The current crop of 32nm "Clarkdale" Core i3 and Core i5 processors are exclusively dual-core, meaning that in order to support 4 threads they must rely on Hyper-Threading. Sandy Bridge on the other hand will offer both dual and quad-core processors, though not all will support Hyper-Threading technology.

L3 cache support in Clarkdale CPUs was limited to 4MB. The Sandy Bridge architecture differs, though things are a little more confusing. The Core i5 range will provide a 6MB L3 cache, while the Core i7 processors will receive 8MB L3 cache. The more affordable Core i3 range will be cut down to a 3MB L3 cache.

However the Sandy Bridge architecture features a shared L3 cache that is shared across all cores and the processor graphics as well. Intel claims that this shared cache design delivers more performance and greater energy efficiency.

A problem with the Nehalem architecture was that regardless of how many cores the processor had (two, four or six), each individual core had its own private path to the L3 cache. This makes the processor considerably more complex and becomes a larger issue when adding more cores. It's said that each core required around 1000 wires and when adding a GPU to the equation even more wires are required.

Sandy Bridge adds a GPU and video transcoding engine on-die that share the L3 cache. Rather than laying out another 2000 wires to the L3 cache Intel introduced a ring bus. The ring features four separate rings: data, request, acknowledge and snoop. Each core, the graphics processor, the video transcoding engine and system agent all have their own stop on the ring bus.

For those of you who are wondering what the system agent is, it's essentially the on-die North Bridge. Previously Intel has coined this as the un-core, but for some reason it is now titled system agent. Regardless everything is much the same in terms of features, as you get a single PCIe 2.0 x16 lane which can be split into dual x8 lanes when using multi-GPU technology.

The dual-channel DDR3 memory controller has been improved as it falls back on the Lynnfield design. Whereas Clarkdale moved the memory controller off the CPU die and onto the GPU, it is now back on the CPU die with the Sandy Bridge architecture.

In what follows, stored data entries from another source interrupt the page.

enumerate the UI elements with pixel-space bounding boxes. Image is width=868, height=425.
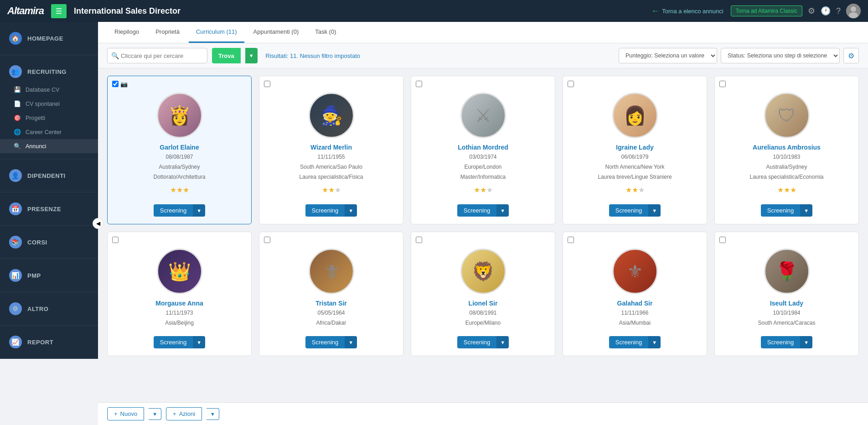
card-dob-4: 10/10/1983: [773, 153, 800, 161]
card-name-9[interactable]: Iseult Lady: [770, 300, 803, 307]
tab-appuntamenti[interactable]: Appuntamenti (0): [246, 22, 306, 43]
card-name-8[interactable]: Galahad Sir: [617, 300, 653, 307]
screening-dropdown-6[interactable]: ▼: [345, 336, 357, 348]
avatar-char-5: 👑: [168, 261, 191, 282]
card-location-3: North America/New York: [605, 163, 664, 171]
sidebar-section-corsi: 📚 CORSI: [0, 226, 98, 259]
card-stars-3: ★★★: [625, 186, 645, 194]
tab-task[interactable]: Task (0): [308, 22, 343, 43]
card-avatar-7: 🦁: [460, 249, 506, 294]
card-checkbox-2[interactable]: [416, 81, 422, 87]
help-icon[interactable]: ?: [836, 6, 841, 16]
azioni-button[interactable]: + Azioni: [166, 407, 202, 420]
card-checkbox-0[interactable]: [112, 81, 119, 87]
tab-curriculum[interactable]: Curriculum (11): [189, 22, 244, 43]
screening-dropdown-0[interactable]: ▼: [193, 204, 205, 217]
sidebar-item-homepage[interactable]: 🏠 HOMEPAGE: [0, 27, 98, 49]
card-name-3[interactable]: Igraine Lady: [616, 144, 653, 151]
screening-dropdown-7[interactable]: ▼: [496, 336, 509, 348]
screening-button-2[interactable]: Screening: [457, 204, 497, 217]
sidebar-label-database-cv: Database CV: [26, 87, 59, 93]
card-stars-4: ★★★: [777, 186, 796, 194]
card-2: ⚔ Lothian Mordred 03/03/1974 Europe/Lond…: [411, 76, 555, 224]
screening-button-8[interactable]: Screening: [609, 336, 649, 348]
sidebar-item-progetti[interactable]: 🎯 Progetti: [0, 111, 98, 125]
screening-dropdown-4[interactable]: ▼: [800, 204, 812, 217]
card-5: 👑 Morgause Anna 11/11/1973 Asia/Beijing …: [107, 232, 252, 356]
sidebar-item-presenze[interactable]: 📅 PRESENZE: [0, 198, 98, 220]
screening-button-7[interactable]: Screening: [457, 336, 497, 348]
screening-dropdown-2[interactable]: ▼: [496, 204, 509, 217]
sidebar-item-recruiting[interactable]: 👥 RECRUITING: [0, 61, 98, 83]
azioni-label: Azioni: [179, 410, 195, 417]
card-checkbox-5[interactable]: [112, 237, 119, 243]
trova-dropdown-button[interactable]: ▼: [245, 48, 258, 63]
altro-icon: ⚙: [9, 302, 22, 315]
gear-settings-button[interactable]: ⚙: [843, 48, 859, 63]
card-dob-9: 10/10/1984: [773, 309, 800, 317]
history-icon[interactable]: 🕐: [821, 6, 831, 16]
menu-button[interactable]: ☰: [51, 4, 67, 18]
back-link[interactable]: ← Torna a elenco annunci: [651, 6, 723, 16]
card-checkbox-3[interactable]: [568, 81, 574, 87]
screening-button-3[interactable]: Screening: [609, 204, 649, 217]
screening-dropdown-8[interactable]: ▼: [648, 336, 661, 348]
screening-button-5[interactable]: Screening: [154, 336, 193, 348]
logo: Altamira: [7, 5, 44, 17]
sidebar-section-recruiting: 👥 RECRUITING 💾 Database CV 📄 CV spontane…: [0, 55, 98, 159]
sidebar-item-annunci[interactable]: 🔍 Annunci: [0, 139, 98, 153]
sidebar-item-corsi[interactable]: 📚 CORSI: [0, 231, 98, 253]
sidebar-collapse-button[interactable]: ◀: [93, 218, 103, 229]
classic-button[interactable]: Torna ad Altamira Classic: [731, 5, 802, 16]
screening-button-1[interactable]: Screening: [305, 204, 345, 217]
status-select[interactable]: Status: Seleziona uno step di selezione: [721, 48, 840, 63]
screening-button-6[interactable]: Screening: [305, 336, 345, 348]
card-name-4[interactable]: Aurelianus Ambrosius: [753, 144, 821, 151]
card-checkbox-1[interactable]: [264, 81, 270, 87]
punteggio-select[interactable]: Punteggio: Seleziona un valore: [619, 48, 717, 63]
card-education-4: Laurea specialistica/Economia: [749, 173, 823, 181]
search-input[interactable]: [121, 52, 203, 59]
avatar-char-3: 👩: [624, 105, 646, 126]
avatar[interactable]: [846, 4, 861, 18]
card-btn-group-8: Screening ▼: [609, 332, 661, 348]
nuovo-dropdown-button[interactable]: ▼: [149, 408, 161, 420]
card-name-6[interactable]: Tristan Sir: [315, 300, 346, 307]
card-checkbox-6[interactable]: [264, 237, 270, 243]
screening-dropdown-9[interactable]: ▼: [800, 336, 812, 348]
screening-dropdown-5[interactable]: ▼: [193, 336, 205, 348]
card-checkbox-7[interactable]: [416, 237, 422, 243]
card-name-0[interactable]: Garlot Elaine: [160, 144, 199, 151]
screening-dropdown-1[interactable]: ▼: [345, 204, 357, 217]
screening-dropdown-3[interactable]: ▼: [648, 204, 661, 217]
sidebar-item-career-center[interactable]: 🌐 Career Center: [0, 125, 98, 139]
card-1: 🧙 Wizard Merlin 11/11/1955 South America…: [259, 76, 403, 224]
sidebar-item-report[interactable]: 📈 REPORT: [0, 331, 98, 353]
nuovo-button[interactable]: + Nuovo: [107, 407, 144, 420]
card-name-5[interactable]: Morgause Anna: [155, 300, 203, 307]
screening-button-0[interactable]: Screening: [154, 204, 193, 217]
settings-icon[interactable]: ⚙: [808, 6, 815, 16]
azioni-dropdown-button[interactable]: ▼: [207, 408, 219, 420]
card-checkbox-4[interactable]: [719, 81, 726, 87]
card-checkbox-8[interactable]: [568, 237, 574, 243]
card-name-7[interactable]: Lionel Sir: [469, 300, 498, 307]
screening-button-4[interactable]: Screening: [761, 204, 801, 217]
trova-button[interactable]: Trova: [212, 48, 241, 63]
sidebar-item-dipendenti[interactable]: 👤 DIPENDENTI: [0, 165, 98, 187]
sidebar-item-cv-spontanei[interactable]: 📄 CV spontanei: [0, 97, 98, 111]
screening-button-9[interactable]: Screening: [761, 336, 801, 348]
card-location-1: South America/Sao Paulo: [300, 163, 362, 171]
tab-riepilogo[interactable]: Riepilogo: [107, 22, 146, 43]
star-2: ★: [632, 186, 638, 194]
card-checkbox-9[interactable]: [719, 237, 726, 243]
card-btn-group-6: Screening ▼: [305, 332, 357, 348]
tab-proprieta[interactable]: Proprietà: [148, 22, 187, 43]
avatar-char-6: 🗡: [322, 261, 341, 282]
sidebar-item-altro[interactable]: ⚙ ALTRO: [0, 298, 98, 320]
card-name-1[interactable]: Wizard Merlin: [310, 144, 352, 151]
card-name-2[interactable]: Lothian Mordred: [458, 144, 508, 151]
sidebar-item-database-cv[interactable]: 💾 Database CV: [0, 83, 98, 97]
sidebar-label-report: REPORT: [27, 339, 53, 346]
sidebar-item-pmp[interactable]: 📊 PMP: [0, 264, 98, 286]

Another major change has to do with the DMI interface between the processor and the Platform Controller Hub (PCH) otherwise known as the chipset. The LGA1156 processors communicate to the PCH using the DMI interface which provides a bandwidth of 2GB/s. Because the PCI Express 2.0 x16 lanes and the DDR3 DIMM slots are connected directly to the processor, the limited 2GB/s bandwidth was never a problem.

However with the introduction of SATA 6Gb/s and USB 3.0, more bandwidth between the CPU and PCH will be required. Therefore Intel has upgraded to the DMI 2 interface, which provides four PCI Express 2.0 x1 lanes for a maximum theoretical bandwidth of 2GB/s in each direction, for an aggregate of 4GB/s.

Also new to Sandy Bridge is the Intel Advanced Vector Extensions (AVX) which is the latest expansion of the Intel instruction set. It extends the Intel Streaming SIMD Extensions (SSE) from 128-bit vectors into 256-bit vectors. Intel AVX addresses the continued need for vector floating-point performance in mainstream scientific and engineering numerical applications, visual processing, recognition, data-mining/synthesis, gaming, physics, cryptography and other areas of applications.

The enhancement in Intel AVX allows for improved performance due to wider vectors, new extensible syntax, and rich functionality including the ability to better manage, rearrange, and sort data.